═════ PROVIDED RECORDS ═════
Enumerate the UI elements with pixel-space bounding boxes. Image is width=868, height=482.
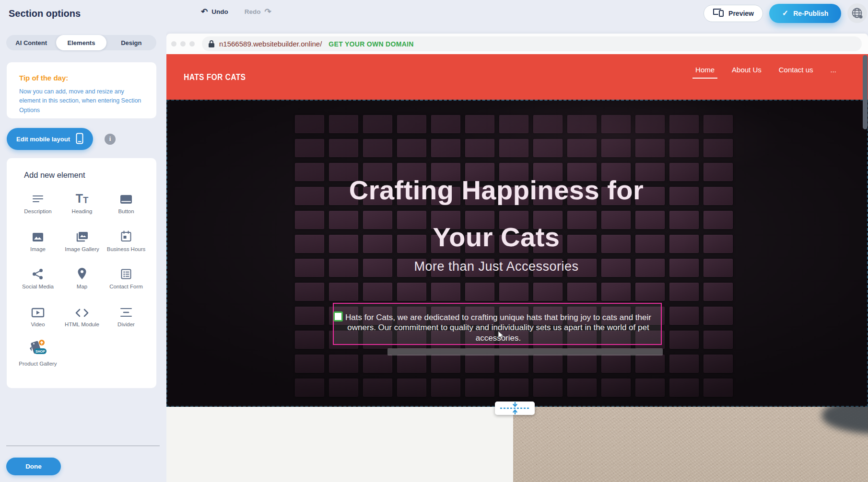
heading-icon: TT — [76, 190, 88, 205]
element-image-gallery[interactable]: Image Gallery — [61, 228, 103, 253]
browser-chrome: n1566589.websitebuilder.online/ GET YOUR… — [166, 34, 868, 54]
address-bar[interactable]: n1566589.websitebuilder.online/ GET YOUR… — [202, 36, 862, 51]
hero-heading[interactable]: Crafting Happiness for Your Cats — [166, 167, 826, 261]
redo-icon: ↷ — [265, 8, 271, 16]
mouse-cursor — [497, 331, 505, 342]
product-gallery-icon: SHOP — [27, 341, 48, 357]
window-dot — [180, 41, 186, 46]
element-social-media[interactable]: Social Media — [17, 265, 59, 291]
undo-icon: ↶ — [201, 8, 208, 16]
element-image[interactable]: Image — [17, 228, 59, 253]
add-element-panel: Add new element Description TT Heading — [7, 158, 156, 388]
topbar: ↶ Undo Redo ↷ Preview ✓ Re-Publish — [166, 0, 868, 34]
video-icon — [31, 303, 45, 318]
add-element-title: Add new element — [24, 171, 152, 180]
pavement-shadow — [822, 407, 868, 435]
hero-section-selected[interactable]: Crafting Happiness for Your Cats More th… — [166, 100, 868, 407]
hero-content: Crafting Happiness for Your Cats More th… — [166, 100, 826, 407]
preview-button[interactable]: Preview — [704, 5, 763, 22]
site-nav: Home About Us Contact us ... — [695, 66, 836, 79]
social-media-icon — [32, 265, 44, 280]
element-divider[interactable]: Divider — [106, 303, 147, 329]
smartphone-icon — [76, 133, 83, 146]
next-section-white-area — [166, 407, 513, 482]
element-grid: Description TT Heading Button Ima — [17, 190, 152, 368]
globe-icon[interactable] — [847, 3, 867, 23]
sidebar-divider — [6, 446, 160, 446]
site-canvas: n1566589.websitebuilder.online/ GET YOUR… — [166, 34, 868, 482]
pavement-image — [513, 407, 868, 482]
contact-form-icon — [120, 265, 132, 280]
description-icon — [32, 190, 44, 205]
sidebar: Section options AI Content Elements Desi… — [0, 0, 166, 482]
tab-design[interactable]: Design — [106, 35, 156, 50]
edit-mobile-layout-label: Edit mobile layout — [16, 136, 70, 143]
element-video[interactable]: Video — [17, 303, 59, 329]
panel-tabs: AI Content Elements Design — [6, 35, 156, 50]
site-url: n1566589.websitebuilder.online/ — [219, 40, 322, 48]
image-icon — [32, 228, 44, 242]
tab-ai-content[interactable]: AI Content — [6, 35, 56, 50]
next-section[interactable] — [166, 407, 868, 482]
undo-button[interactable]: ↶ Undo — [201, 8, 228, 16]
resize-handle-left[interactable] — [333, 311, 343, 321]
tip-title: Tip of the day: — [19, 74, 147, 82]
hero-subheading[interactable]: More than Just Accessories — [166, 259, 826, 274]
republish-button[interactable]: ✓ Re-Publish — [769, 4, 841, 23]
nav-about-us[interactable]: About Us — [732, 66, 762, 79]
check-icon: ✓ — [782, 9, 788, 18]
redo-button[interactable]: Redo ↷ — [245, 8, 271, 16]
window-controls — [171, 41, 195, 46]
element-html-module[interactable]: HTML Module — [61, 303, 103, 329]
business-hours-icon — [120, 228, 132, 242]
nav-contact-us[interactable]: Contact us — [779, 66, 813, 79]
site-logo[interactable]: HATS FOR CATS — [184, 72, 246, 82]
divider-icon — [120, 303, 132, 318]
window-dot — [189, 41, 195, 46]
element-contact-form[interactable]: Contact Form — [106, 265, 147, 291]
tab-elements[interactable]: Elements — [56, 35, 106, 50]
image-gallery-icon — [75, 228, 89, 242]
top-actions: Preview ✓ Re-Publish — [704, 3, 867, 23]
element-button[interactable]: Button — [106, 190, 147, 216]
lock-icon — [208, 40, 215, 48]
info-icon[interactable]: i — [105, 134, 116, 145]
undo-redo-group: ↶ Undo Redo ↷ — [201, 8, 271, 16]
element-map[interactable]: Map — [61, 265, 103, 291]
element-product-gallery[interactable]: SHOP Product Gallery — [17, 341, 59, 368]
site-header: HATS FOR CATS Home About Us Contact us .… — [166, 54, 868, 100]
drag-ghost-bar — [387, 348, 663, 356]
svg-text:SHOP: SHOP — [35, 350, 45, 353]
done-button[interactable]: Done — [6, 458, 61, 475]
nav-more[interactable]: ... — [830, 66, 836, 79]
window-dot — [171, 41, 176, 46]
map-pin-icon — [77, 265, 87, 280]
canvas-scrollbar[interactable] — [863, 55, 868, 129]
nav-home[interactable]: Home — [695, 66, 715, 79]
html-module-icon — [75, 303, 89, 318]
app-root: Section options AI Content Elements Desi… — [0, 0, 868, 482]
devices-icon — [713, 8, 724, 18]
tip-body: Now you can add, move and resize any ele… — [19, 87, 147, 115]
element-description[interactable]: Description — [17, 190, 59, 216]
tip-card: Tip of the day: Now you can add, move an… — [7, 62, 156, 118]
edit-mobile-layout-button[interactable]: Edit mobile layout — [7, 128, 93, 150]
section-resize-handle[interactable] — [495, 402, 535, 415]
button-icon — [119, 190, 133, 205]
page-title: Section options — [9, 8, 81, 19]
element-business-hours[interactable]: Business Hours — [106, 228, 147, 253]
element-heading[interactable]: TT Heading — [61, 190, 103, 216]
get-domain-link[interactable]: GET YOUR OWN DOMAIN — [328, 40, 413, 48]
mobile-layout-row: Edit mobile layout i — [7, 128, 156, 150]
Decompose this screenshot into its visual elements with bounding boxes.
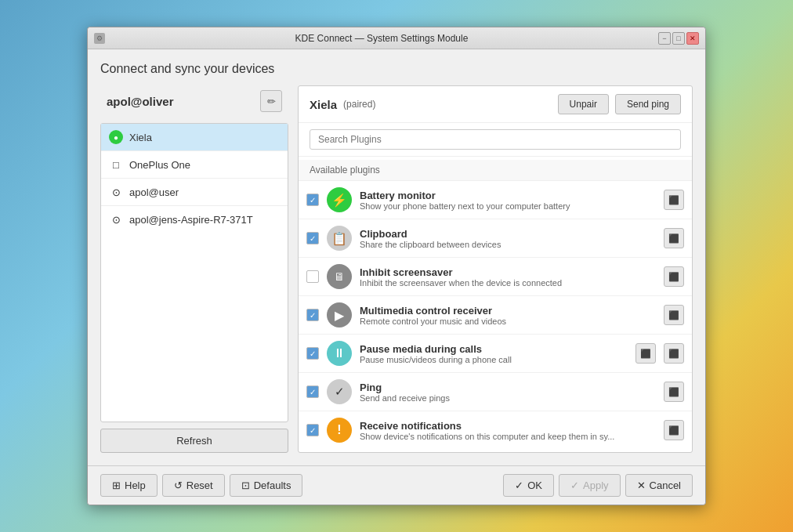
plugin-name-multimedia: Multimedia control receiver <box>360 305 656 317</box>
main-area: apol@oliver ✏ ● Xiela □ OnePlus One ⊙ ap… <box>100 85 693 453</box>
reset-button[interactable]: ↺ Reset <box>162 474 225 497</box>
plugin-extra-pause-media[interactable]: ⬛ <box>635 343 656 364</box>
plugin-item-pause-media: ✓ ⏸ Pause media during calls Pause music… <box>299 335 692 373</box>
plugin-item-clipboard: ✓ 📋 Clipboard Share the clipboard betwee… <box>299 219 692 258</box>
page-title: Connect and sync your devices <box>100 62 693 76</box>
plugin-desc-clipboard: Share the clipboard between devices <box>360 240 656 249</box>
apply-icon: ✓ <box>570 480 579 491</box>
defaults-button[interactable]: ⊡ Defaults <box>230 474 303 497</box>
plugin-settings-pause-media[interactable]: ⬛ <box>664 343 684 364</box>
close-button[interactable]: ✕ <box>686 32 699 45</box>
user-header: apol@oliver ✏ <box>100 85 288 117</box>
device-pair-status: (paired) <box>343 99 375 110</box>
right-panel: Xiela (paired) Unpair Send ping Availabl… <box>298 85 693 453</box>
plugin-item-battery-monitor: ✓ ⚡ Battery monitor Show your phone batt… <box>299 181 692 219</box>
device-label-apoluser: apol@user <box>129 186 179 198</box>
titlebar: ⚙ KDE Connect — System Settings Module −… <box>88 27 705 49</box>
window-icon: ⚙ <box>94 33 105 44</box>
defaults-icon: ⊡ <box>241 480 250 491</box>
ok-label: OK <box>527 480 542 491</box>
defaults-label: Defaults <box>254 480 291 491</box>
refresh-button[interactable]: Refresh <box>100 429 288 453</box>
device-label-xiela: Xiela <box>129 132 152 143</box>
plugin-item-receive-notifications: ✓ ! Receive notifications Show device's … <box>299 411 692 449</box>
plugin-settings-battery-monitor[interactable]: ⬛ <box>664 190 684 210</box>
plugins-list: Available plugins ✓ ⚡ Battery monitor Sh… <box>299 157 692 452</box>
search-bar <box>299 123 692 157</box>
device-list: ● Xiela □ OnePlus One ⊙ apol@user ⊙ apol… <box>100 123 288 422</box>
send-ping-button[interactable]: Send ping <box>615 94 681 114</box>
edit-username-button[interactable]: ✏ <box>260 90 282 112</box>
maximize-button[interactable]: □ <box>672 32 685 45</box>
ok-icon: ✓ <box>515 480 523 491</box>
device-icon-oneplus: □ <box>109 157 123 172</box>
left-panel: apol@oliver ✏ ● Xiela □ OnePlus One ⊙ ap… <box>100 85 288 453</box>
plugin-name-inhibit-screensaver: Inhibit screensaver <box>360 266 656 278</box>
plugin-name-pause-media: Pause media during calls <box>360 343 628 355</box>
plugin-desc-receive-notifications: Show device's notifications on this comp… <box>360 432 656 441</box>
device-header: Xiela (paired) Unpair Send ping <box>299 86 692 123</box>
plugin-checkbox-receive-notifications[interactable]: ✓ <box>306 424 319 436</box>
plugin-desc-multimedia: Remote control your music and videos <box>360 317 656 326</box>
device-icon-apoluser: ⊙ <box>109 185 123 199</box>
reset-label: Reset <box>186 480 213 491</box>
plugin-name-clipboard: Clipboard <box>360 228 656 240</box>
plugin-settings-multimedia[interactable]: ⬛ <box>664 305 684 325</box>
plugin-desc-inhibit-screensaver: Inhibit the screensaver when the device … <box>360 278 656 288</box>
device-label-oneplus: OnePlus One <box>129 159 190 171</box>
bottom-bar-left: ⊞ Help ↺ Reset ⊡ Defaults <box>100 474 302 497</box>
plugin-checkbox-pause-media[interactable]: ✓ <box>306 347 319 360</box>
titlebar-left: ⚙ <box>94 33 105 44</box>
apply-button[interactable]: ✓ Apply <box>559 474 621 497</box>
plugin-checkbox-battery-monitor[interactable]: ✓ <box>306 194 319 206</box>
window-content: Connect and sync your devices apol@olive… <box>88 49 705 465</box>
device-item-oneplus[interactable]: □ OnePlus One <box>101 151 288 179</box>
device-actions: Unpair Send ping <box>558 94 681 114</box>
device-item-apoluser[interactable]: ⊙ apol@user <box>101 179 288 206</box>
device-title: Xiela (paired) <box>310 98 375 111</box>
device-item-xiela[interactable]: ● Xiela <box>101 124 288 151</box>
plugin-checkbox-inhibit-screensaver[interactable] <box>306 270 319 283</box>
apply-label: Apply <box>583 480 609 491</box>
unpair-button[interactable]: Unpair <box>558 94 609 114</box>
plugin-settings-inhibit-screensaver[interactable]: ⬛ <box>664 266 684 287</box>
plugin-info-pause-media: Pause media during calls Pause music/vid… <box>360 343 628 364</box>
plugin-item-ping: ✓ ✓ Ping Send and receive pings ⬛ <box>299 373 692 411</box>
help-icon: ⊞ <box>112 480 121 491</box>
plugin-settings-receive-notifications[interactable]: ⬛ <box>664 420 684 440</box>
plugin-icon-receive-notifications: ! <box>327 418 352 443</box>
ok-button[interactable]: ✓ OK <box>503 474 554 497</box>
plugin-name-battery-monitor: Battery monitor <box>360 190 656 201</box>
plugin-name-ping: Ping <box>360 382 656 393</box>
plugin-info-receive-notifications: Receive notifications Show device's noti… <box>360 420 656 441</box>
plugin-checkbox-clipboard[interactable]: ✓ <box>306 232 319 244</box>
search-plugins-input[interactable] <box>310 129 681 150</box>
cancel-icon: ✕ <box>637 480 646 491</box>
plugin-info-inhibit-screensaver: Inhibit screensaver Inhibit the screensa… <box>360 266 656 288</box>
help-label: Help <box>125 480 146 491</box>
plugin-checkbox-ping[interactable]: ✓ <box>306 385 319 398</box>
device-icon-xiela: ● <box>109 130 123 144</box>
help-button[interactable]: ⊞ Help <box>100 474 158 497</box>
plugin-name-receive-notifications: Receive notifications <box>360 420 656 432</box>
cancel-button[interactable]: ✕ Cancel <box>625 474 693 497</box>
plugin-item-multimedia: ✓ ▶ Multimedia control receiver Remote c… <box>299 296 692 335</box>
plugin-info-multimedia: Multimedia control receiver Remote contr… <box>360 305 656 326</box>
plugin-settings-clipboard[interactable]: ⬛ <box>664 228 684 248</box>
plugin-checkbox-multimedia[interactable]: ✓ <box>306 309 319 321</box>
plugin-icon-pause-media: ⏸ <box>327 341 352 366</box>
device-label-apoljens: apol@jens-Aspire-R7-371T <box>129 214 253 226</box>
titlebar-controls: − □ ✕ <box>658 32 699 45</box>
plugin-settings-ping[interactable]: ⬛ <box>664 382 684 402</box>
plugins-header: Available plugins <box>299 160 692 181</box>
plugin-info-clipboard: Clipboard Share the clipboard between de… <box>360 228 656 249</box>
connected-device-name: Xiela <box>310 98 337 111</box>
plugin-desc-battery-monitor: Show your phone battery next to your com… <box>360 201 656 211</box>
username: apol@oliver <box>107 95 173 108</box>
minimize-button[interactable]: − <box>658 32 671 45</box>
device-item-apoljens[interactable]: ⊙ apol@jens-Aspire-R7-371T <box>101 206 288 233</box>
plugin-icon-inhibit-screensaver: 🖥 <box>327 264 352 289</box>
plugin-icon-multimedia: ▶ <box>327 302 352 328</box>
plugin-info-ping: Ping Send and receive pings <box>360 382 656 403</box>
plugin-icon-battery-monitor: ⚡ <box>327 187 352 212</box>
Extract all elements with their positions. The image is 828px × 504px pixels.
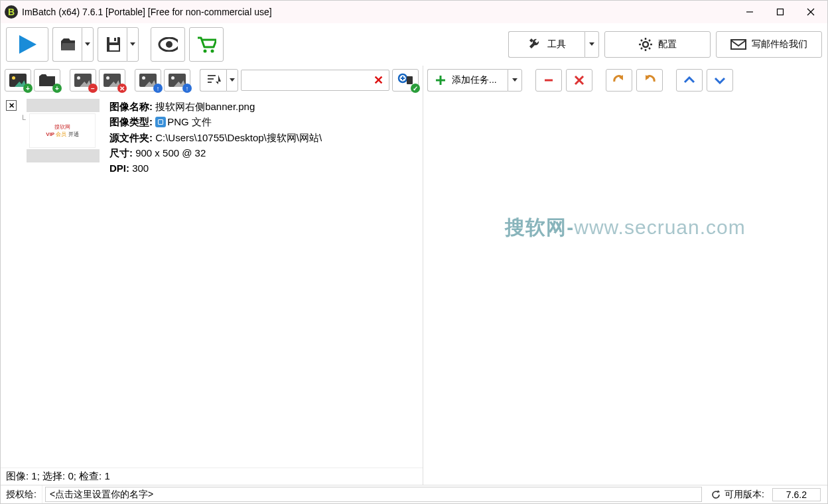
svg-line-20 [641,40,642,41]
add-task-button[interactable]: 添加任务... [427,69,508,92]
version-cell[interactable]: 可用版本: 7.6.2 [705,485,827,503]
open-button[interactable] [52,27,82,62]
settings-button[interactable]: 配置 [604,31,711,58]
folder-open-icon [60,36,75,53]
svg-rect-1 [778,9,784,15]
auth-name-input[interactable]: <点击这里设置你的名字> [45,487,702,502]
remove-image-button[interactable]: − [70,69,96,92]
watermark-text: 搜软网-www.secruan.com [423,214,827,241]
svg-marker-40 [717,490,720,493]
uncheck-item-button[interactable]: ✕ [6,100,17,111]
wrench-icon [527,37,542,52]
redo-icon [643,75,656,86]
svg-point-12 [204,50,207,53]
add-image-button[interactable]: + [5,69,31,92]
undo-button[interactable] [606,69,632,92]
svg-marker-4 [19,35,36,54]
svg-rect-6 [109,37,117,42]
close-button[interactable] [795,1,826,23]
info-type-label: 图像类型: [109,116,153,127]
tools-button[interactable]: 工具 [508,31,585,58]
svg-rect-31 [407,76,413,84]
filter-input[interactable] [244,76,371,86]
chevron-up-icon [683,76,695,84]
clear-filter-button[interactable]: ✕ [371,73,386,88]
sort-dropdown[interactable] [226,69,238,92]
thumbnail: 搜软网 VIP 会员 开通 [29,113,96,148]
svg-point-13 [211,50,214,53]
close-icon [807,8,815,16]
chevron-down-icon [230,78,235,82]
sort-split-button [200,69,238,92]
svg-line-23 [641,48,642,49]
redo-button[interactable] [636,69,663,92]
status-bar: 授权给: <点击这里设置你的名字> 可用版本: 7.6.2 [1,485,827,503]
cart-button[interactable] [189,27,224,62]
titlebar: B ImBatch (x64) 7.6.1 [Portable] [Free f… [1,1,827,23]
add-task-split-button: 添加任务... [427,69,522,92]
open-dropdown[interactable] [82,27,94,62]
auth-placeholder: <点击这里设置你的名字> [50,489,153,501]
task-tools-toolbar: 添加任务... [423,66,827,95]
gear-icon [638,37,653,52]
apply-filter-button[interactable]: ✓ [392,69,419,92]
restore-image-button[interactable]: ↑ [135,69,161,92]
avail-version: 7.6.2 [772,488,821,501]
maximize-button[interactable] [765,1,795,23]
refresh-icon [711,490,721,499]
info-name-value: 搜软网右侧banner.png [155,101,255,112]
task-list-pane: 搜软网-www.secruan.com [423,95,827,485]
image-tools-toolbar: + + − ✕ ↑ ↑ ✕ ✓ [1,66,423,95]
image-info: 图像名称: 搜软网右侧banner.png 图像类型: PNG 文件 源文件夹:… [109,99,417,176]
svg-marker-34 [512,78,518,82]
save-icon [105,35,120,54]
tools-dropdown[interactable] [585,31,599,58]
move-up-button[interactable] [676,69,703,92]
thumbnail-placeholder [27,99,100,112]
preview-button[interactable] [151,27,185,62]
image-stats-line: 图像: 1; 选择: 0; 检查: 1 [1,468,423,485]
run-button[interactable] [6,27,48,62]
info-dpi-label: DPI: [109,162,129,174]
svg-point-11 [166,41,172,48]
info-dpi-value: 300 [132,162,149,174]
svg-marker-5 [85,42,90,46]
info-name-label: 图像名称: [109,101,153,112]
chevron-down-icon [130,42,135,46]
open-split-button [52,27,94,62]
save-button[interactable] [98,27,127,62]
filter-input-box[interactable]: ✕ [241,70,389,91]
restore-all-button[interactable]: ↑ [164,69,190,92]
thumbnail-placeholder [27,149,100,162]
save-dropdown[interactable] [127,27,139,62]
chevron-down-icon [85,42,90,46]
sort-button[interactable] [200,69,226,92]
plus-icon [435,74,447,86]
svg-rect-8 [114,38,116,41]
add-task-dropdown[interactable] [508,69,522,92]
svg-marker-29 [230,78,235,82]
delete-image-button[interactable]: ✕ [99,69,125,92]
delete-task-button[interactable] [566,69,592,92]
main-toolbar: 工具 配置 写邮件给我们 [1,23,827,66]
chevron-down-icon [512,78,518,82]
email-button[interactable]: 写邮件给我们 [716,31,822,58]
eye-icon [158,37,178,52]
maximize-icon [776,8,784,16]
auth-label: 授权给: [1,485,42,503]
sort-icon [206,74,221,87]
tools-split-button: 工具 [508,31,599,58]
settings-label: 配置 [658,38,677,50]
remove-task-button[interactable] [535,69,562,92]
move-down-button[interactable] [707,69,733,92]
add-folder-button[interactable]: + [34,69,60,92]
image-list-item[interactable]: ✕ └ 搜软网 VIP 会员 开通 图像名称: 搜软网 [5,97,419,177]
minimize-icon [746,8,754,16]
info-size-label: 尺寸: [109,147,133,158]
minimize-button[interactable] [734,1,765,23]
info-type-value: PNG 文件 [167,116,212,127]
email-label: 写邮件给我们 [752,38,807,50]
undo-icon [612,75,626,86]
window-title: ImBatch (x64) 7.6.1 [Portable] [Free for… [22,7,734,17]
tools-label: 工具 [547,38,566,50]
═════
REQUIREMENT - If a line in the entries holds the string "window", copy it.

ANSWER FOR THE TASK -
window-dot — [180, 41, 186, 46]
window-controls — [171, 41, 195, 46]
window-dot — [189, 41, 195, 46]
window-dot — [171, 41, 176, 46]
window-icon: ⚙ <box>94 33 105 44</box>
window-content: Connect and sync your devices apol@olive… <box>88 49 705 465</box>
window-title: ImBatch (x64) 7.6.1 [Portable] [Free for… [22,7,734,17]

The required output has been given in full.